* WHAT YOU ARE ASKED TO DO: Working from the data below, write out exactly the lines from its first through the line that contains "El error más", both ends included and pictures omitted.
--- INPUT DATA ---
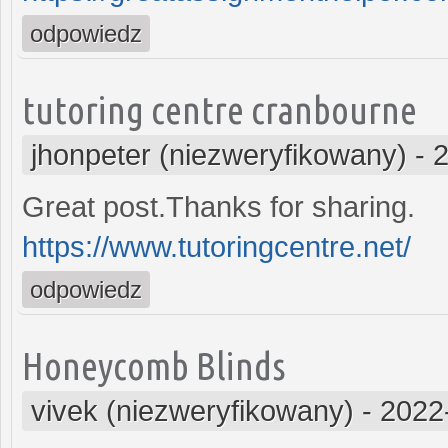
odpowiedz
tutoring centre cranbourne
jhonpeter (niezweryfikowany)
-
2
Great post.Thanks for sharing.
https://www.tutoringcentre.net/
odpowiedz
Honeycomb Blinds
vivek (niezweryfikowany)
-
2022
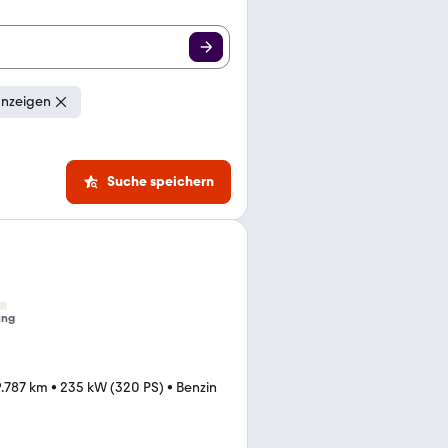
anzeigen
Suche speichern
ung
.787 km
•
235 kW (320 PS)
•
Benzin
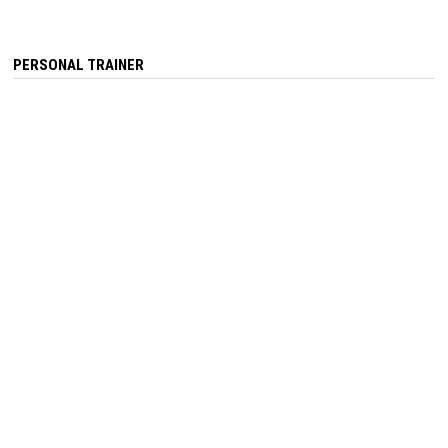
PERSONAL TRAINER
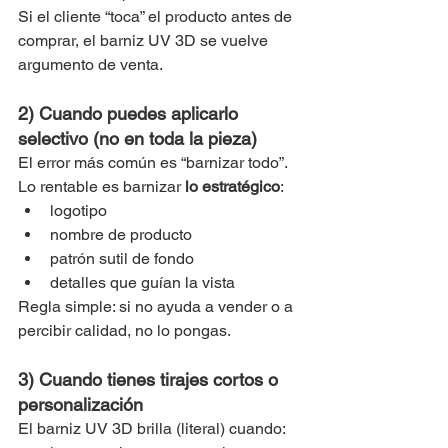
Si el cliente “toca” el producto antes de 
comprar, el barniz UV 3D se vuelve 
argumento de venta.
2) Cuando puedes aplicarlo 
selectivo (no en toda la pieza)
El error más común es “barnizar todo”. 
Lo rentable es barnizar 
lo estratégico
:
logotipo
nombre de producto
patrón sutil de fondo
detalles que guían la vista
Regla simple: si no ayuda a vender o a 
percibir calidad, no lo pongas.
3) Cuando tienes tirajes cortos o 
personalización
El barniz UV 3D brilla (literal) cuando:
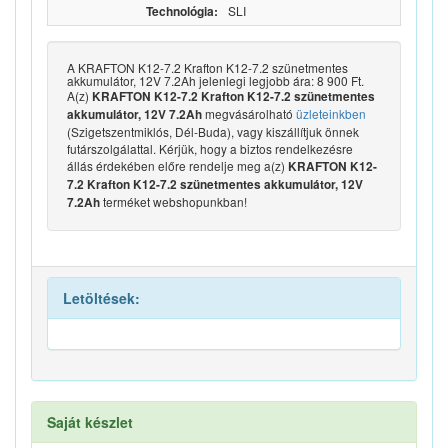
Technológia:
SLI
A KRAFTON K12-7.2 Krafton K12-7.2 szünetmentes
akkumulátor, 12V 7.2Ah jelenlegi legjobb ára: 8 900 Ft.
A(z)
KRAFTON K12-7.2 Krafton K12-7.2 szünetmentes
megvásárolható
üzleteinkben
akkumulátor, 12V 7.2Ah
(Szigetszentmiklós, Dél-Buda), vagy kiszállítjuk önnek
futárszolgálattal. Kérjük, hogy a biztos rendelkezésre
állás érdekében előre rendelje meg a(z)
KRAFTON K12-
7.2 Krafton K12-7.2 szünetmentes akkumulátor, 12V
terméket webshopunkban!
7.2Ah
Letöltések:
Saját készlet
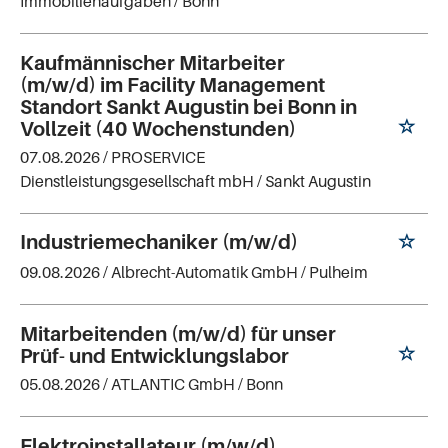
Immobilienaufgaben
/ Bonn
Kaufmännischer Mitarbeiter
(m/w/d) im Facility Management
Standort Sankt Augustin bei Bonn in
Vollzeit (40 Wochenstunden)
07.08.2026 /
PROSERVICE
Dienstleistungsgesellschaft mbH
/ Sankt Augustin
Industriemechaniker (m/w/d)
09.08.2026 /
Albrecht-Automatik GmbH
/ Pulheim
Mitarbeitenden (m/w/d) für unser
Prüf- und Entwicklungslabor
05.08.2026 /
ATLANTIC GmbH
/ Bonn
Elektroinstallateur (m/w/d)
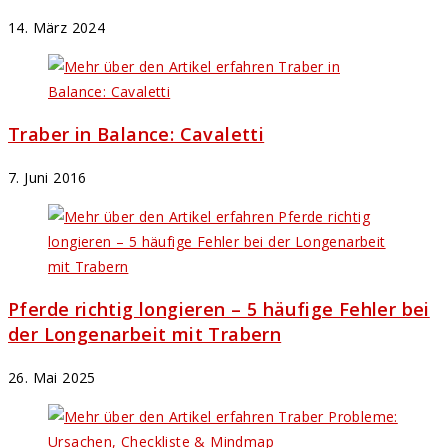
14. März 2024
Traber in Balance: Cavaletti
7. Juni 2016
Pferde richtig longieren – 5 häufige Fehler bei
der Longenarbeit mit Trabern
26. Mai 2025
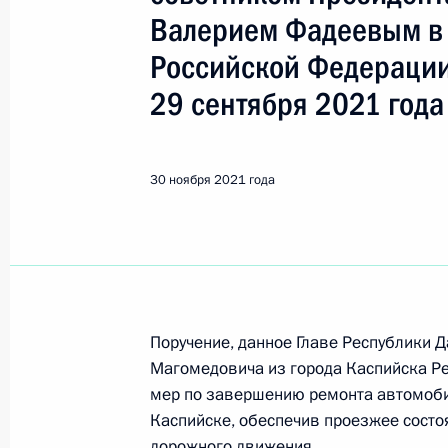
Каспийск
Валерием Фадеевым в
Российской Федерации
14 ноября 2024 года, четверг
29 сентября 2021 года
Исполнено поручение (меры принят
видео-конференц-связи жительницы
по поручению Президента Российс
30 ноября 2021 года
Президента Российской Федерации
с зарубежными странами Игорем М
Федерации по приёму граждан в М
14 ноября 2024 года, 16:26
Поручение, данное Главе Республики 
Магомедовича из города Каспийска Ре
О ходе исполнения поручения, дан
мер по завершению ремонта автомобил
конференц-связи жительницы Респу
Каспийске, обеспечив проезжее состо
Президента Российской Федерации
дорожного движения.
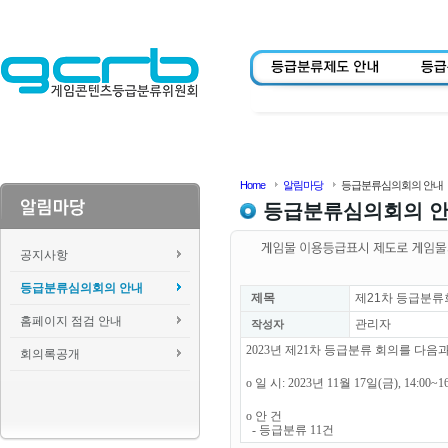
Home
알림마당
등급분류심의회의 안내
등급분류심의회의 
공지사항
등급분류심의회의 안내
제목
제21차 등급분류
홈페이지 점검 안내
관리자
작성자
2023년 제21차 등급분류 회의를 다
회의록공개
o 일 시: 2023년 11월 17일(금), 14:00~1
o 안 건
- 등급분류 11건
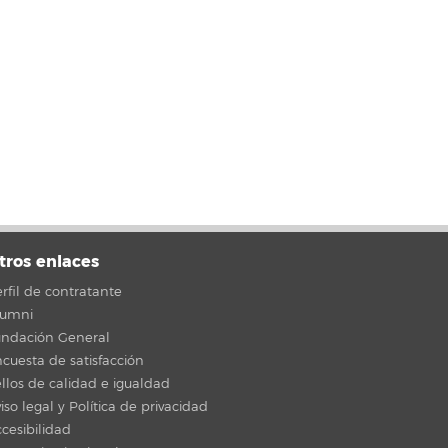
tros enlaces
rfil de contratante
lumni
undación General
cuesta de satisfacción
llos de calidad e igualdad
iso legal y Política de privacidad
cesibilidad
---
* SOLUTION FOR THIS TASK:
odpowiedz
tutoring centre cranbourne
jhonpeter (niezweryfikowany)
-
2
Great post.Thanks for sharing.
https://www.tutoringcentre.net/
odpowiedz
Honeycomb Blinds
vivek (niezweryfikowany)
-
2022
anzeigen
Suche speichern
ung
.787 km
•
235 kW (320 PS)
•
Benzin
PERSONAL TRAINER
Si el cliente “toca” el producto antes de 
comprar, el barniz UV 3D se vuelve 
argumento de venta.
2) Cuando puedes aplicarlo 
selectivo (no en toda la pieza)
El error más común es “barnizar todo”. 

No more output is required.